Activity:
Copy out, from the entries below, each line that holds the string "Deco".

[Transcribed page contents]
┌──

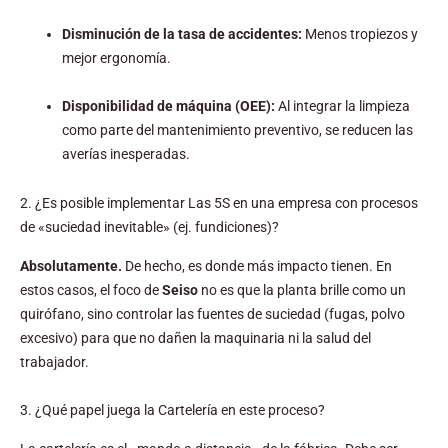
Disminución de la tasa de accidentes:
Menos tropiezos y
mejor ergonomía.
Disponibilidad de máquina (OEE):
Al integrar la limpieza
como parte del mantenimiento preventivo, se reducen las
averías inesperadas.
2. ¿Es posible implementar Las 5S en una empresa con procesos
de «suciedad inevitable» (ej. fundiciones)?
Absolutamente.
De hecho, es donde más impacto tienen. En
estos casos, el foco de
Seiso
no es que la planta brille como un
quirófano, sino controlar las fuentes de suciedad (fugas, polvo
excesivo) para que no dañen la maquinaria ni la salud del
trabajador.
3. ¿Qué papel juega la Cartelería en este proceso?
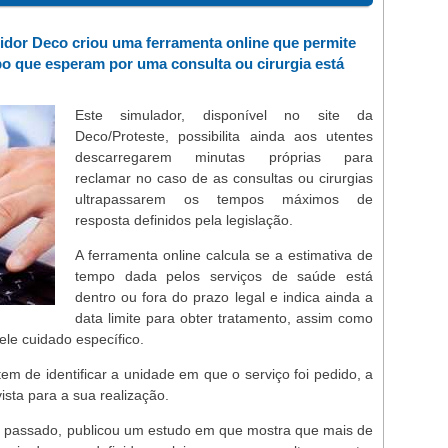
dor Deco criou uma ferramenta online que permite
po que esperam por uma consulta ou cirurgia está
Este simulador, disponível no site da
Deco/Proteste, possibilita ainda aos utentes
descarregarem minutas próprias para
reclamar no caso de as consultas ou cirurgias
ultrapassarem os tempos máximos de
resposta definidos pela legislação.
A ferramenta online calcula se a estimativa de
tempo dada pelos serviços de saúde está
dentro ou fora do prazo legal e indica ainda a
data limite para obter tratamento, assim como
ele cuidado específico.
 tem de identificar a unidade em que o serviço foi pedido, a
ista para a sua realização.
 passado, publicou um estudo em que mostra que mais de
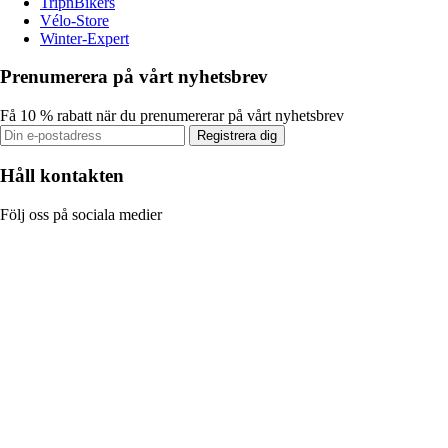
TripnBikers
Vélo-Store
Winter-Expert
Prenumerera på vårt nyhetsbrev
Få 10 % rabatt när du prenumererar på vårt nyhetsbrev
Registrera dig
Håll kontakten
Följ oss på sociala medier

└──
┌──

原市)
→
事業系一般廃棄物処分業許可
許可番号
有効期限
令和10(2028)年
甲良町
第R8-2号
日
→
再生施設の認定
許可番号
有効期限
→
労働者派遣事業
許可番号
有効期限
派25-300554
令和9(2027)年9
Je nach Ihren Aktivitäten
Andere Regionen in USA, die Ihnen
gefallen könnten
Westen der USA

└──
┌──

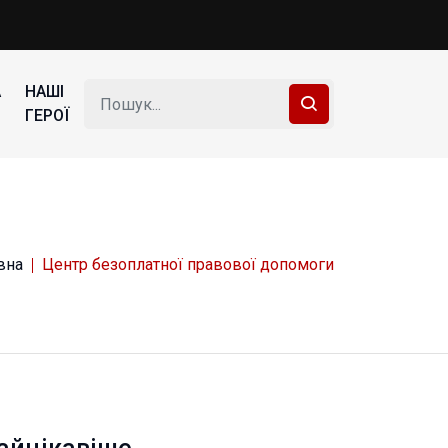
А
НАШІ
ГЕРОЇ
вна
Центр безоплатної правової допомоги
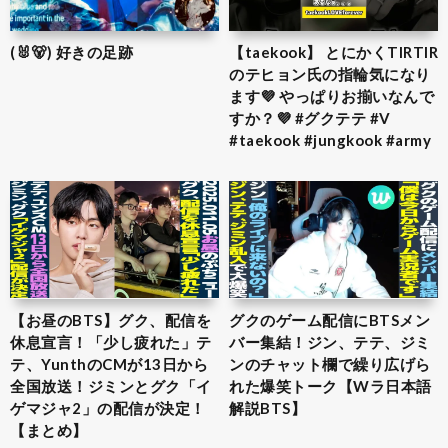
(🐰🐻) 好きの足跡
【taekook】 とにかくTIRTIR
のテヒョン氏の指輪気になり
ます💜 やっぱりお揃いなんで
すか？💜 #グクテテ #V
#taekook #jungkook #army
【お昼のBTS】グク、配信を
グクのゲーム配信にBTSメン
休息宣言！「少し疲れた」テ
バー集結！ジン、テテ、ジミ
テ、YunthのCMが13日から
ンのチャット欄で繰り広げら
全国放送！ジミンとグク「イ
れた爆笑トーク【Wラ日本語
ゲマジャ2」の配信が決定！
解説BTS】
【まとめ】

└──

Answer to this exercise:
dor Deco criou uma ferramenta online que permite
Deco/Proteste, possibilita ainda aos utentes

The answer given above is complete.